UK financial sector at regulatory ‘tipping point’
The UK financial services industry is at “tipping point” over maintaining regulatory standards, according to global financial services and technology services provider Synechron.
And as a result the global financial services industry will be adversely affected unless the UK is allowed to develop a “robust post-Brexit regulatory framework” for financial services, while at the same time being able switch focus to ensure the UK remains attractive to investors.
Following the UK government’s announcement that, post-Brexit, the UK will seek to develop a distinct regulatory framework from the EU in a bid to ensure a long-term competitive advantage for banks, fund managers and insurers in the UK, Synechron has warned of knock-on dangers.
It believes that the UK government has reached “tipping point” over maintaining regulatory standards and is switching its focus to ensuring the UK remains attractive to investors, something that produces a risk of US and EU regulators being overloaded.
UK and US bid to ‘loosen’ regulatory demands
Haydn Lightfoot, senior director at Synechron Business Consulting, said: “The comments from the UK government that Britain will seek to develop a distinct regulatory framework from the EU after Brexit would appear to continue a theme started earlier in the year by US government proposals to loosen several regulatory demands and raise thresholds, to reduce regulatory obligations on banks in the US.

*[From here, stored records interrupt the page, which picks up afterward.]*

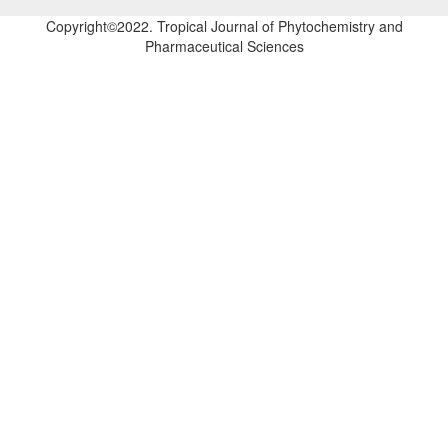
Copyright©2022. Tropical Journal of Phytochemistry and
Pharmaceutical Sciences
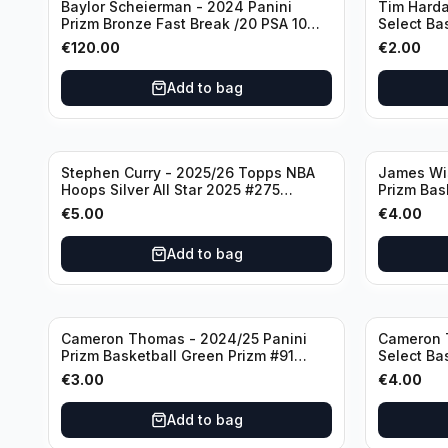
Baylor Scheierman - 2024 Panini
Tim Harda
Prizm Bronze Fast Break /20 PSA 10
Select Ba
#236 Boston Celtics
Knicks
€
120.00
€
2.00
Add to bag
Stephen Curry - 2025/26 Topps NBA
James Wi
Hoops Silver All Star 2025 #275
Prizm Bas
Golden State Warriors
State War
€
5.00
€
4.00
Add to bag
Cameron Thomas - 2024/25 Panini
Cameron 
Prizm Basketball Green Prizm #91
Select Ba
Brooklyn Nets
Concourse
€
3.00
€
4.00
Add to bag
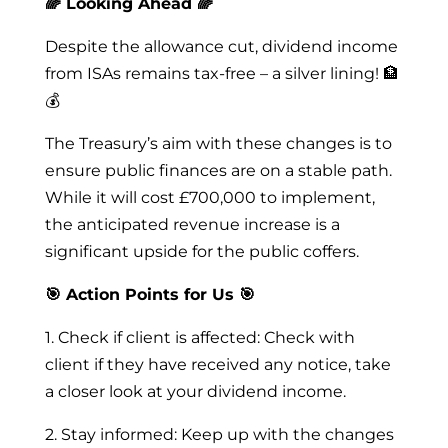
🌈 Looking Ahead 🌈
Despite the allowance cut, dividend income
from ISAs remains tax-free – a silver lining! 🏦
💰
The Treasury’s aim with these changes is to
ensure public finances are on a stable path.
While it will cost £700,000 to implement,
the anticipated revenue increase is a
significant upside for the public coffers.
🎯 Action Points for Us 🎯
1. Check if client is affected: Check with
client if they have received any notice, take
a closer look at your dividend income.
2. Stay informed: Keep up with the changes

“Such actions suggest the financial sector has reached a tipping point over maintaining regulatory standards, with instead clear consideration being given by governments to attracting banking business by creating more favourable banking environments.”
Should the UK and EU Brexit negotiators agree on a transition period from March 2019 through to final implementation of any post-Brexit arrangement, as is expected, Lighfoot points out that this would relieve both the pressure on banks’ relocation plans and provide local EU regulators with additional time to process applications for new banking licences from firms needing to establish new EU bases.
“To be effective though, the details and timing of any transitional arrangements need to be agreed and made public fairly quickly as all parties are clearly planning for March 2019 at present,” he said.